Goal of the exercise: Your job with the data below is to output exactly the lines from the one holding "La Democratura é" down to the one holding "SHOCK IN STUDIO: Silvia", both included, and no others.

┌──

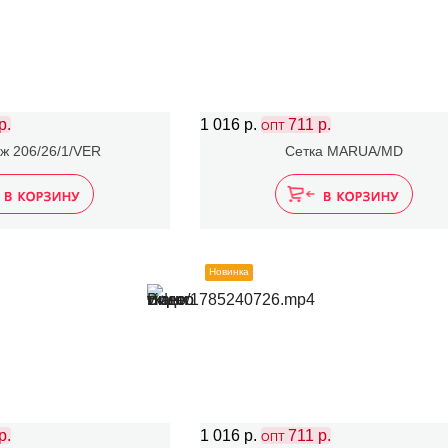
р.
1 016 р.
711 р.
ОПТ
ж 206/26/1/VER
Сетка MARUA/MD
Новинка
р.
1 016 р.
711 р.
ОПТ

└──
┌──

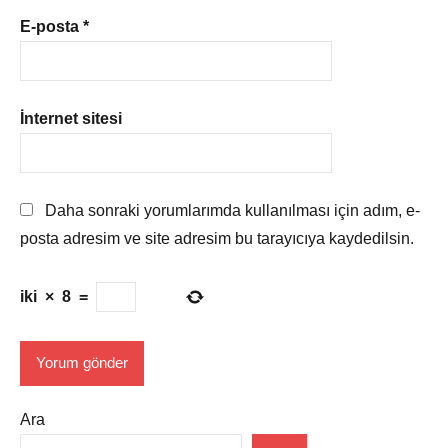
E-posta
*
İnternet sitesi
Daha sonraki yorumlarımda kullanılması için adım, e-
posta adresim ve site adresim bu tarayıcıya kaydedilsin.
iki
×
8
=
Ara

└──
┌──

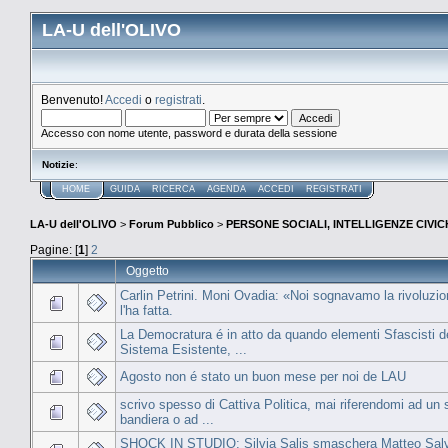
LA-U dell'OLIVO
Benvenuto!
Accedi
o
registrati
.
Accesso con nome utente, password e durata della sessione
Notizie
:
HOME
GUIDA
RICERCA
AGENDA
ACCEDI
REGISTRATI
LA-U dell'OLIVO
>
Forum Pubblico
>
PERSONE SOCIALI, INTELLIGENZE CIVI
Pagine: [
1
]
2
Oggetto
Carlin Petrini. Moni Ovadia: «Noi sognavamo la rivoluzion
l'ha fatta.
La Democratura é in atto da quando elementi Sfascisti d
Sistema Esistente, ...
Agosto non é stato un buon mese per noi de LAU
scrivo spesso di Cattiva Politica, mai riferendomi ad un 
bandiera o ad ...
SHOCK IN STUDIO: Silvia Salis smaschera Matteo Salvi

└──

Exercise solution:
La Democratura é in atto da quando elementi Sfascisti d
Sistema Esistente, ...
Agosto non é stato un buon mese per noi de LAU
scrivo spesso di Cattiva Politica, mai riferendomi ad un 
bandiera o ad ...
SHOCK IN STUDIO: Silvia Salis smaschera Matteo Salvi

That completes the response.